> [Problem description] Write out again, unchanged, the line that has "Outline Gel" and each following line through the end of the entries below; leave pictures out.

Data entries

○ ○ ○ ○

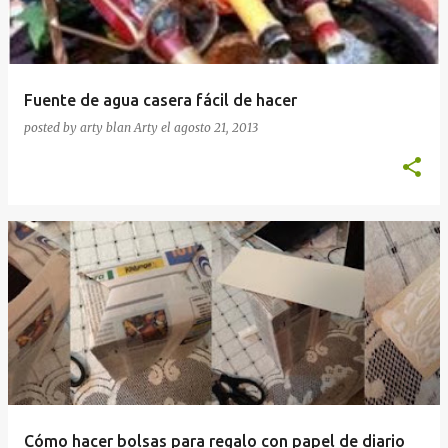
Fuente de agua casera fácil de hacer
posted by arty blan
Arty
el
agosto 21, 2013
Cómo hacer bolsas para regalo con papel de diario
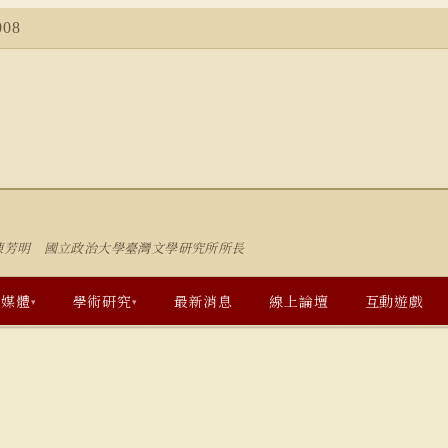
08
陳芳明 國立政治大學臺灣文學研究所所長
多媒體
學術研究
最新消息
線上論壇
互動遊戲
▾
▾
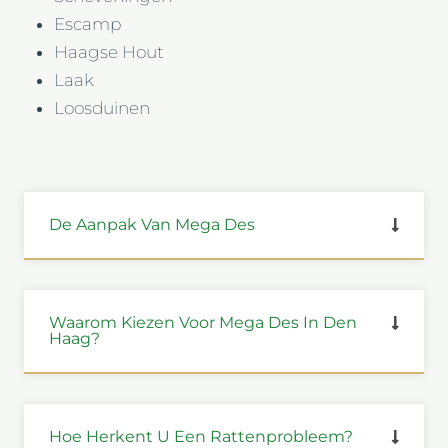
Escamp
Haagse Hout
Laak
Loosduinen
De Aanpak Van Mega Des
Waarom Kiezen Voor Mega Des In Den
Haag?
Hoe Herkent U Een Rattenprobleem?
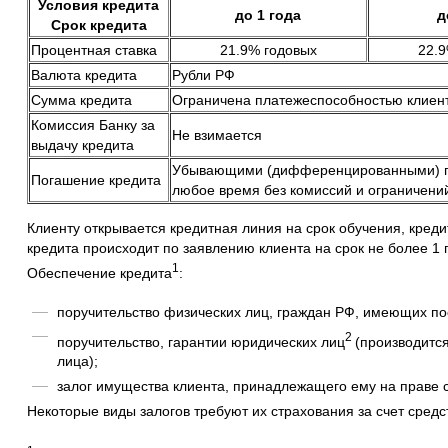
Условия кредита
до 1 года
д
Срок кредита
Процентная ставка
21.9% годовых
22.9
Валюта кредита
Рубли РФ
Сумма кредита
Ограничена платежеспособностью клиен
Комиссия Банку за
Не взимается
выдачу кредита
Убывающими (дифференцированными) пл
Погашение кредита
любое время без комиссий и ограничени
Клиенту открывается кредитная линия на срок обучения, креди
кредита происходит по заявлению клиента на срок не более 1 
1
Обеспечение кредита
:
поручительство физических лиц, граждан РФ, имеющих по
2
поручительство, гарантии юридических лиц
(производитс
лица);
залог имущества клиента, принадлежащего ему на праве 
Некоторые виды залогов требуют их страхования за счет средс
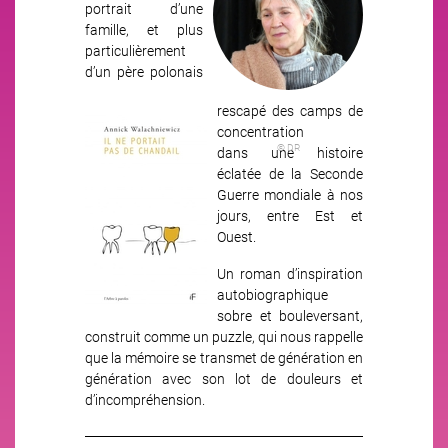
portrait d’une
famille, et plus
par
ticulièrement
d’un père polonais
rescapé des camps de
Image
concentration
© DR
dans une histoire
éclatée de la Seconde
Guerre mondiale à nos
jours,
entre Est et
Ouest.
Un roman d’inspiration
autobiographique
sobre et
bouleversant,
construit comme un puzzle, qui nous rappelle
que la mé
moire se transmet de génération en
génération avec son lot de dou
leurs et
d’incompréhension.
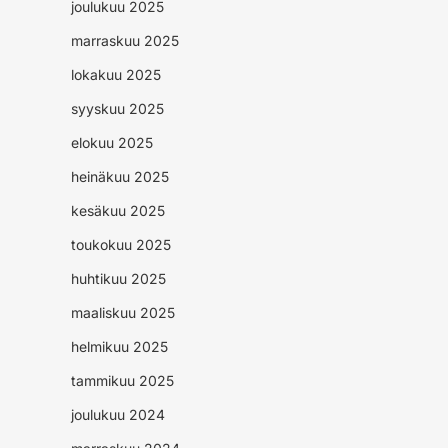
joulukuu 2025
marraskuu 2025
lokakuu 2025
syyskuu 2025
elokuu 2025
heinäkuu 2025
kesäkuu 2025
toukokuu 2025
huhtikuu 2025
maaliskuu 2025
helmikuu 2025
tammikuu 2025
joulukuu 2024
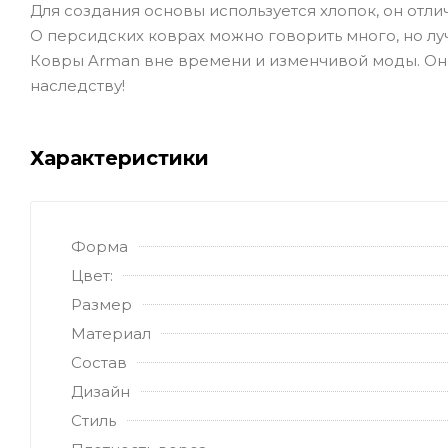
Для создания основы используется хлопок, он отл
О персидских коврах можно говорить много, но лу
Ковры Arman вне времени и изменчивой моды. Они
наследству!
Характеристики
Форма
Цвет:
Размер
Материал
Состав
Дизайн
Стиль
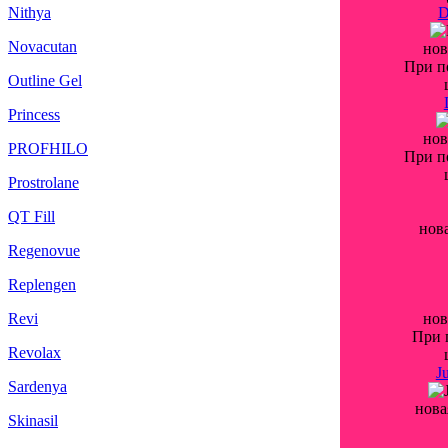
Nithya
D
Novacutan
нов
При п
Outline Gel
Princess
нов
PROFHILO
При п
Prostrolane
QT Fill
нов
Regenovue
Replengen
Revi
нов
При 
Revolax
J
Sardenya
нова
Skinasil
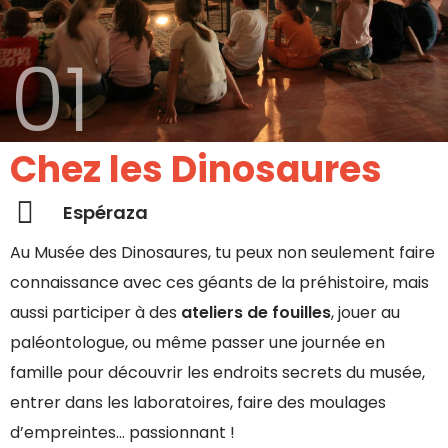
01
Chez les Dinosaures
Espéraza
Au Musée des Dinosaures, tu peux non seulement faire
connaissance avec ces géants de la préhistoire, mais
aussi participer à des
ateliers de fouilles
, jouer au
paléontologue, ou même passer une journée en
famille pour découvrir les endroits secrets du musée,
entrer dans les laboratoires, faire des moulages
d’empreintes… passionnant !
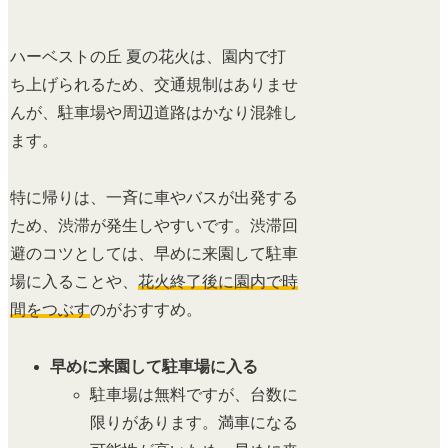
ハーベストの丘 夏の花火は、園内で打
ち上げられるため、交通規制はありませ
んが、駐車場や周辺道路はかなり混雑し
ます。
特に帰りは、一斉に車やバスが出発する
ため、渋滞が発生しやすいです。渋滞回
避のコツとしては、早めに来園して駐車
場に入ることや、
花火終了後に園内で時
間をつぶす
のがおすすめ。
早めに来園して駐車場に入る
駐車場は無料ですが、台数に
限りがあります。満車になる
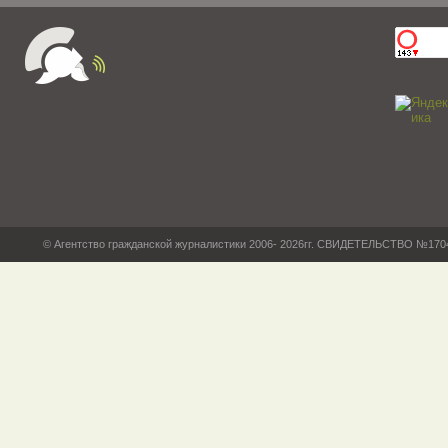
© Агентство гражданской журналистики 2006- 2026гг. СВИДЕТЕЛЬСТВО №17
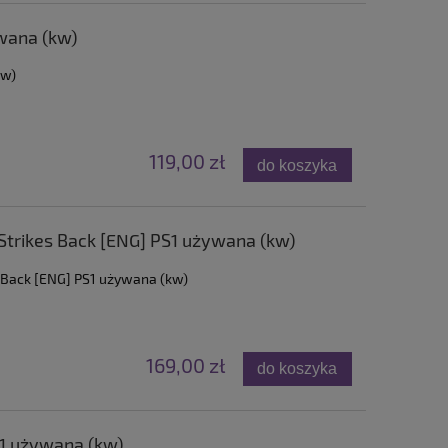
wana (kw)
kw)
119,00 zł
do koszyka
 Strikes Back [ENG] PS1 używana (kw)
s Back [ENG] PS1 używana (kw)
169,00 zł
do koszyka
1 używana (kw)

○ ○ ○ ○

> [Task solution]
Outline Gel
Princess
нов
PROFHILO
При п
Prostrolane
QT Fill
нов
Regenovue
Replengen
Revi
нов
При 
Revolax
J
Sardenya
нова
Skinasil
01
Chez les Dinosaures
Espéraza
Au Musée des Dinosaures, tu peux non seulement faire
connaissance avec ces géants de la préhistoire, mais
aussi participer à des
ateliers de fouilles
, jouer au
paléontologue, ou même passer une journée en
famille pour découvrir les endroits secrets du musée,
entrer dans les laboratoires, faire des moulages
d’empreintes… passionnant !
ハーベストの丘 夏の花火は、園内で打
ち上げられるため、交通規制はありませ
んが、駐車場や周辺道路はかなり混雑し
ます。
特に帰りは、一斉に車やバスが出発する
ため、渋滞が発生しやすいです。渋滞回
避のコツとしては、早めに来園して駐車
場に入ることや、
花火終了後に園内で時
間をつぶす
のがおすすめ。
早めに来園して駐車場に入る
駐車場は無料ですが、台数に
限りがあります。満車になる
© Агентство гражданской журналистики 2006- 2026гг. СВИДЕТЕЛЬСТВО №17
wana (kw)
kw)
119,00 zł
do koszyka
 Strikes Back [ENG] PS1 używana (kw)
s Back [ENG] PS1 używana (kw)
169,00 zł
do koszyka
1 używana (kw)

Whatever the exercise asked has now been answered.